Attestation Authorization
A license hash is an identifier, not proof of authority. The system distinguishes:
| Layer | Purpose | Mechanism |
|---|---|---|
| Identification | Who claims to be attesting | License number → hash |
| Authentication | Proof they control that identity | Ed25519 signature with registered key |
| Authorization | Permission to create attestations | Clinic onboarding + out-of-band verification |
Key revocation: Revoked clinic keys are recorded on-chain with a revocation timestamp. Verifiers must reject any attestation signed after that timestamp. Attestations created before revocation remain valid.

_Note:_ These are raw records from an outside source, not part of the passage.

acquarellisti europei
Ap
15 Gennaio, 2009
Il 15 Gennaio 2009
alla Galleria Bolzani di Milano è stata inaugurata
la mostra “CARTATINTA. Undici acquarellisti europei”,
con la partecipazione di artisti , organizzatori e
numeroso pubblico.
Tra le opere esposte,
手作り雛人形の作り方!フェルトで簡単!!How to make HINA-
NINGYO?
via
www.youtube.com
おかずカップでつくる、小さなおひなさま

Canonical JSON Specification Patent Pending - Claims 3-6
All content hashing uses deterministic JSON serialization:
- Key ordering: Alphabetically sorted at all nesting levels
- Whitespace: No spaces or newlines (minified)

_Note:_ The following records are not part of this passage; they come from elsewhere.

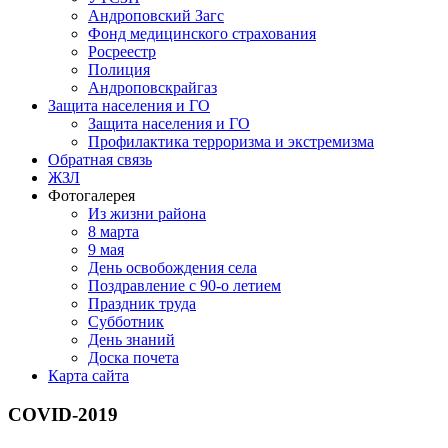
Андроповский Загс
Фонд медицинского страхования
Росреестр
Полиция
Андроповскрайгаз
Защита населения и ГО
Защита населения и ГО
Профилактика терроризма и экстремизма
Обратная связь
ЖЗЛ
Фотогалерея
Из жизни района
8 марта
9 мая
День освобождения села
Поздравление с 90-о летием
Праздник труда
Субботник
День знаний
Доска почета
Карта сайта
COVID-2019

- Numbers: No trailing zeros, no leading zeros except for values < 1
- Nulls: Explicit
null, never omitted - Unicode: UTF-8, no BOM, NFC normalization
This follows the principles of RFC 8785 (JSON Canonicalization Scheme) adapted for our use case.
Cryptographic Standards
| Purpose | Algorithm | Standard |
|---|---|---|
| Hashing | SHA-256 | FIPS 180-4 |
| Key Derivation | PBKDF2-SHA256 | RFC 8018 |
| Encryption | XSalsa20-Poly1305 | NaCl |
| Mnemonic | BIP39 | Bitcoin standard |
| Key Derivation Path | BIP44 | Bitcoin standard |
| Signing | Ed25519 | RFC 8032 |
| Parameter | Value |
|---|---|
| PBKDF2 iterations | 100,000 |
| Salt size | 32 bytes |
| Nonce size | 24 bytes |
| Mnemonic entropy | 128 bits (12 words) |
| Hash prefix | nebula:v1: |
Threat Model
What we defend against, and what we explicitly don't.
🛡 In-Scope Threats (We Defend)
- Record forgery: Genesis hash on-chain
- Attestation forgery: Onboarding verification (Ed25519 signing on roadmap)

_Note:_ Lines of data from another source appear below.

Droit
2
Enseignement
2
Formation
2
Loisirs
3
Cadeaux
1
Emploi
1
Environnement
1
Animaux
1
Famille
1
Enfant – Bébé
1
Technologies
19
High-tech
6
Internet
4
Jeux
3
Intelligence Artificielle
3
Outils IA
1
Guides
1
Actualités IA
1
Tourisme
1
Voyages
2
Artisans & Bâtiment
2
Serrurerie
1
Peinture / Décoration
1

- Record theft: NonTransferable extension
- Pet linkage: Mandatory address rotation
- Key extraction: PBKDF2 + device keys
- Vet impersonation: Onboarding + signing
- Replay attacks: Timestamps + hash chain
- Data tampering: Content hash on-chain
⚠ Out-of-Scope (Explicit Non-Goals)
- 51% Solana attack: Economic infeasibility
- Quantum computing: Migration path exists via protocol versioning
- Physical coercion: Cannot defend
- Lost seed phrase: User responsibility
- Malicious clinic post-onboarding: Audit trail + liability
- Nation-state adversary: Beyond scope
Verification Architecture
A critical design goal: verification should not require trusting Nebula Genesis. The architecture enables independent verification at multiple levels:
What you can verify today:
- Record exists → Query Solana directly by mint address
- Record is non-transferable → Check NonTransferable extension on-chain
- Genesis hash matches → Recompute SHA-256 from metadata
- Attestation chain valid → Walk previous_hash links
- Microchip belongs to pet → Hash microchip, compare to on-chain attribute
Current trust model: On-chain data is independently verifiable. The trust root for attestation data is currently our API. Fully trustless attestation verification via Oracle anchoring is in active development.
The system is designed to be computationally infeasible to spoof under current cryptographic assumptions. Users see a simple app. Attackers see a cryptographic fortress.
Verify It Yourself
Don't trust us—verify the public ledger directly. These external tools let you independently verify any Pet Ledger record.
Solana Explorer
Look up any mint address to see on-chain metadata, non-transferable status, and transaction history.
Solscan
Alternative explorer with detailed token account info and Token-2022 extension visibility.
SHA-256 Calculator
Recompute any hash yourself. Use our domain prefixes (e.g., "nebula:microchip:") to verify field hashes.
RFC 8785 (JSON Canonicalization)
The standard our canonical JSON follows. Use it to verify content hash reproducibility.